Conservation-aware architecture. The complaint is energy drift, so bake conservation in: an HNN-style parameterisation (learn the Hamiltonian, derive the dynamics) or a symplectic integrator. A soft energy penalty would merely slow the drift; the architectural constraint eliminates it.
Surrogate again — and the stated guarantee (“only queried inside the simulated range”) is precisely the condition that makes a surrogate trustworthy. A POD-based linear ROM (§3.5) is the cheap first candidate before any neural network.

← Back to Unit 3 §3.2

Solution 3.3 — energy conservation by construction

using OrdinaryDiffEq, ForwardDiff, Plots

let
H(u) = 0.5 * u[2]^2 + (1 - cos(u[1]))        # u = (q, p)

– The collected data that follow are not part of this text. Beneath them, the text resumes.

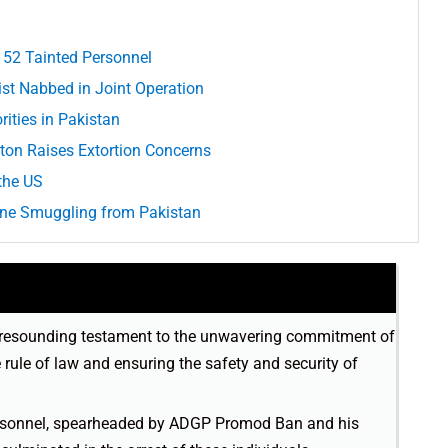
 52 Tainted Personnel
rist Nabbed in Joint Operation
ities in Pakistan
ton Raises Extortion Concerns
the US
one Smuggling from Pakistan
 a resounding testament to the unwavering commitment of
rule of law and ensuring the safety and security of
personnel, spearheaded by ADGP Promod Ban and his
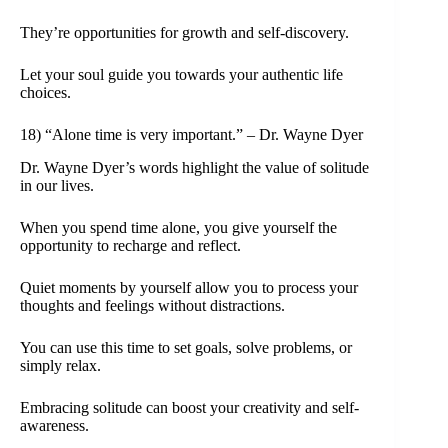
They’re opportunities for growth and self-discovery.
Let your soul guide you towards your authentic life
choices.
18) “Alone time is very important.” – Dr. Wayne Dyer
Dr. Wayne Dyer’s words highlight the value of solitude
in our lives.
When you spend time alone, you give yourself the
opportunity to recharge and reflect.
Quiet moments by yourself allow you to process your
thoughts and feelings without distractions.
You can use this time to set goals, solve problems, or
simply relax.
Embracing solitude can boost your creativity and self-
awareness.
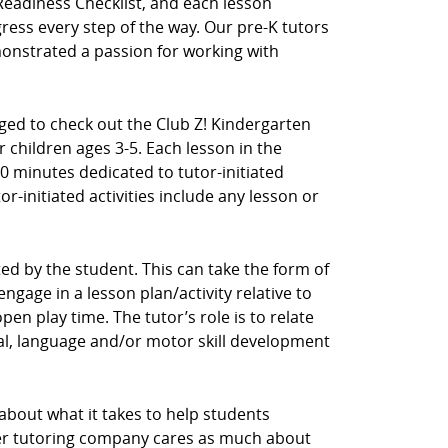
Readiness Checklist, and each lesson
ress every step of the way. Our pre-K tutors
nstrated a passion for working with
aged to check out the Club Z! Kindergarten
 children ages 3-5. Each lesson in the
0 minutes dedicated to tutor-initiated
tor-initiated activities include any lesson or
ected by the student. This can take the form of
ngage in a lesson plan/activity relative to
en play time. The tutor’s role is to relate
cial, language and/or motor skill development
 about what it takes to help students
her tutoring company cares as much about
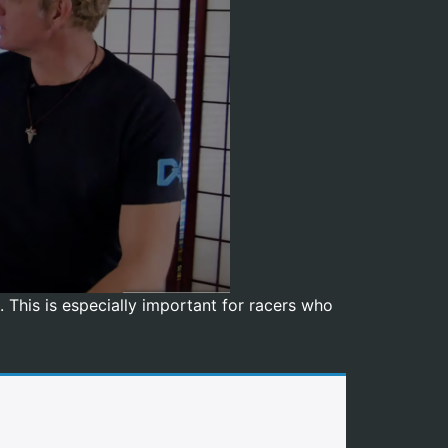
 This is especially important for racers who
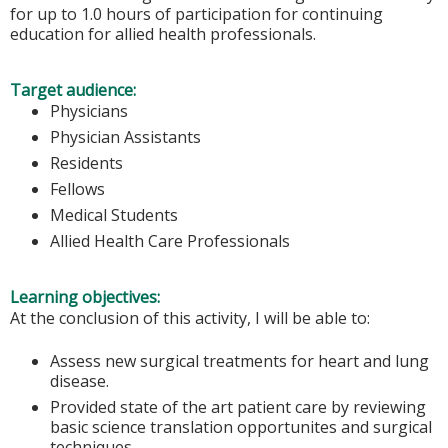
for up to 1.0 hours of participation for continuing
education for allied health professionals.
Target audience:
Physicians
Physician Assistants
Residents
Fellows
Medical Students
Allied Health Care Professionals
Learning objectives:
At the conclusion of this activity, I will be able to:
Assess new surgical treatments for heart and lung
disease.
Provided state of the art patient care by reviewing
basic science translation opportunites and surgical
techniques.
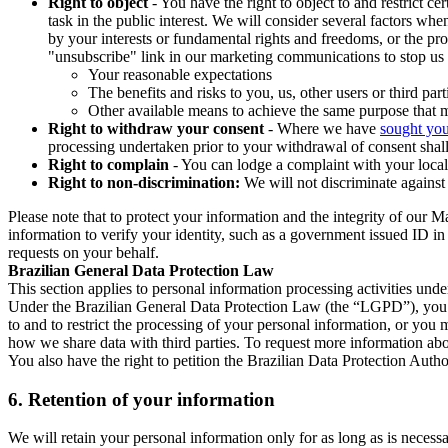
Right to object
- You have the right to object to and restrict c
task in the public interest. We will consider several factors w
by your interests or fundamental rights and freedoms, or the pr
"unsubscribe" link in our marketing communications to stop us 
Your reasonable expectations
The benefits and risks to you, us, other users or third part
Other available means to achieve the same purpose that ma
Right to withdraw your consent
- Where we have
sought you
processing undertaken prior to your withdrawal of consent shall
Right to complain
- You can lodge a complaint with your local 
Right to non-discrimination:
We will not discriminate against 
Please note that to protect your information and the integrity of our 
information to verify your identity, such as a government issued ID i
requests on your behalf.
Brazilian General Data Protection Law
This section applies to personal information processing activities und
Under the Brazilian General Data Protection Law (the “LGPD”), you have
to and to restrict the processing of your personal information, or y
how we share data with third parties. To request more information abo
You also have the right to petition the Brazilian Data Protection Autho
6.
Retention of your information
We will retain your personal information only for as long as is necessa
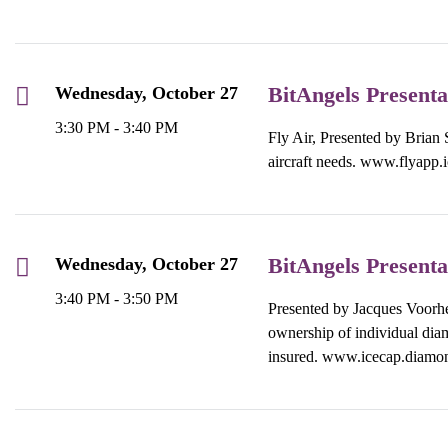
BitAngels Presenta
Wednesday, October 27
3:30 PM - 3:40 PM
Fly Air, Presented by Brian S
aircraft needs.
www.flyapp.i
BitAngels Presenta
Wednesday, October 27
3:40 PM - 3:50 PM
Presented by Jacques Voorhe
ownership of individual diam
insured. www.icecap.diamo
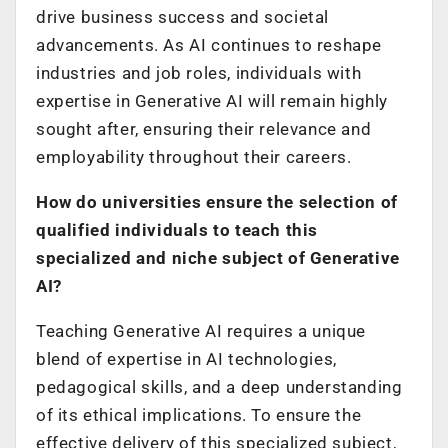
drive business success and societal
advancements. As AI continues to reshape
industries and job roles, individuals with
expertise in Generative AI will remain highly
sought after, ensuring their relevance and
employability throughout their careers.
How do universities ensure the selection of
qualified individuals to teach this
specialized and niche subject of Generative
AI?
Teaching Generative AI requires a unique
blend of expertise in AI technologies,
pedagogical skills, and a deep understanding
of its ethical implications. To ensure the
effective delivery of this specialized subject,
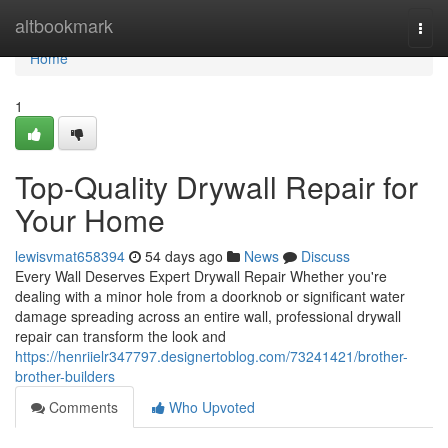
Home
altbookmark
Togg
navi
Home
1
Top-Quality Drywall Repair for
Your Home
lewisvmat658394
54 days ago
News
Discuss
Every Wall Deserves Expert Drywall Repair Whether you're
dealing with a minor hole from a doorknob or significant water
damage spreading across an entire wall, professional drywall
repair can transform the look and
https://henriielr347797.designertoblog.com/73241421/brother-
brother-builders
Comments
Who Upvoted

# Hamilton's equations via autodiff — what an HNN does with H_θ
function ham!(du, u, p, t)
    g = ForwardDiff.gradient(H, u)
    du[1] =  g[2]                            #  ∂H/∂p
    du[2] = -g[1]                            # -∂H/∂q
end

# the "2% wrong" field a vanilla MLP might learn
function ham_bad!(du, u, p, t)
    g = ForwardDiff.gradient(H, u)
    du[1] =  g[2]
    du[2] = -1.02 * g[1]
end

u0 = [2.0, 0.0];  ts = (0.0, 100.0)
sol  = solve(ODEProblem(ham!,     u0, ts), Tsit5(); saveat = 0.05,
             reltol = 1e-9, abstol = 1e-9)
solb = solve(ODEProblem(ham_bad!, u0, ts), Tsit5(); saveat = 0.05,
             reltol = 1e-9, abstol = 1e-9)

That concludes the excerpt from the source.